Ultimately, we want to have IPv6 everywhere we can, and preferably in the form of IPv6-only.
Take it bit by bit
Deploying IPv6 can be a big project, depending on the size and complexity of your environment. Lots of people believe they can live with NAT, but they really need to enable IPv6 on their network because there are lots of devices that are trying to connect that prefer IPv6. Start with security because IPv6 is there even on an IPv4-only network. And continue with your Internet presence and Internet facing services as I mentioned earlier.

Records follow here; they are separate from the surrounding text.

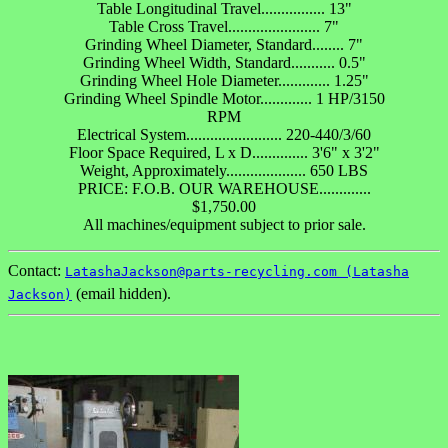
Table Longitudinal Travel................ 13"
Table Cross Travel....................... 7"
Grinding Wheel Diameter, Standard........ 7"
Grinding Wheel Width, Standard........... 0.5"
Grinding Wheel Hole Diameter............. 1.25"
Grinding Wheel Spindle Motor............. 1 HP/3150
RPM
Electrical System........................ 220-440/3/60
Floor Space Required, L x D.............. 3'6" x 3'2"
Weight, Approximately.................... 650 LBS
PRICE: F.O.B. OUR WAREHOUSE.............
$1,750.00
All machines/equipment subject to prior sale.
Contact:
LatashaJackson@parts-recycling.com (Latasha
(email hidden).
Jackson)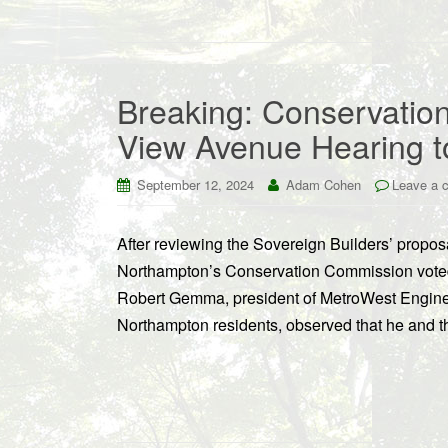
Breaking: Conservatio
View Avenue Hearing 
September 12, 2024
Adam Cohen
Leave a 
After reviewing the Sovereign Builders’ propo
Northampton’s Conservation Commission voted 
Robert Gemma, president of MetroWest Enginee
Northampton residents, observed that he and t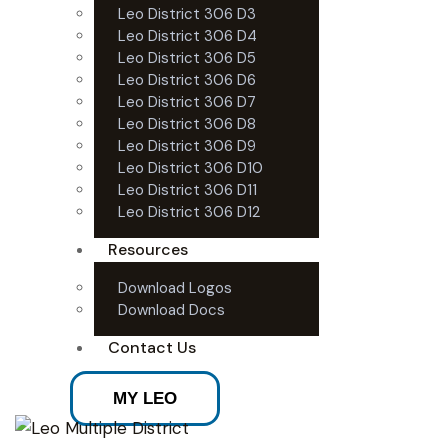
Leo District 306 D3
Leo District 306 D4
Leo District 306 D5
Leo District 306 D6
Leo District 306 D7
Leo District 306 D8
Leo District 306 D9
Leo District 306 D10
Leo District 306 D11
Leo District 306 D12
Resources
Download Logos
Download Docs
Contact Us
MY LEO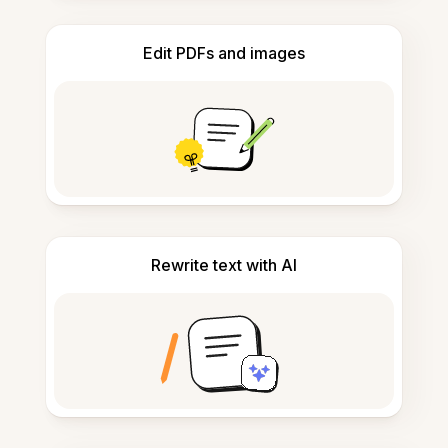
Edit PDFs and images
Rewrite text with AI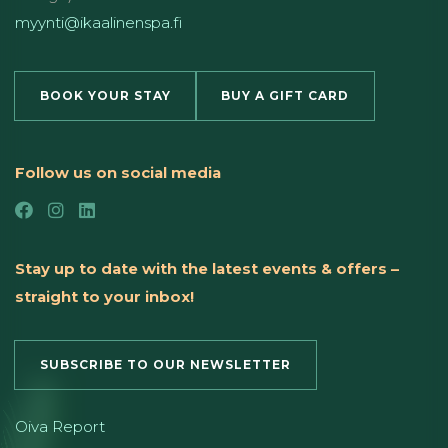
myynti@ikaalinenspa.fi
BOOK YOUR STAY
BUY A GIFT CARD
Follow us on social media
Stay up to date with the latest events & offers –
straight to your inbox!
SUBSCRIBE TO OUR NEWSLETTER
Oiva Report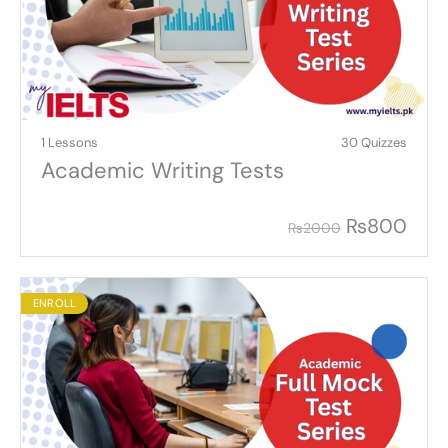
1 Lessons
30 Quizzes
Academic Writing Tests
₨
800
₨
2000
ENROLL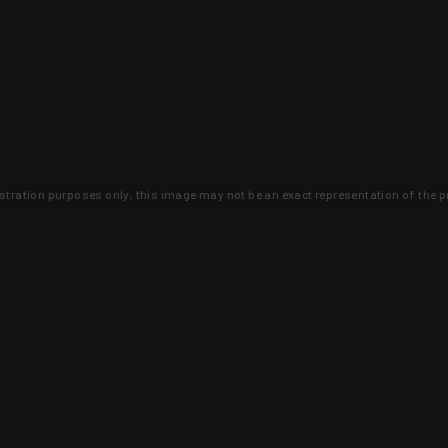
lustration purposes only, this image may not be an exact representation of the p
clusive deals that you won't find anywhere 
SIGN UP
 is earned and KYGUNCO is proof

Yes, IPv6 can be overwhelming, my advice is to take your deployment bit by bit. Focus on things that give you the biggest benefit, the biggest learning, the biggest impact on the largest group of users. You could think of that in terms of experience or in getting IPv4 space back. Start slow, it’s ok, you are setting your own deadlines. Think about the applications and all the services your internal and external customers are accessing. Work with your vendors, it is doable, it only requires energy and building enthusiasm in your own team and with your management.
Also, remember to look back and appreciate the work and the results you’ve achieved. I often need to remind myself about the progress we’ve made. Sometimes I feel we are moving too slow, but then I look back at all the things we’ve done. It’s important to go back, reflect, and appreciate the work, the learnings and how we’ve progressed our environment.
Finally, dual-stack is only a temporary solution. The ultimate solution is IPv6-only.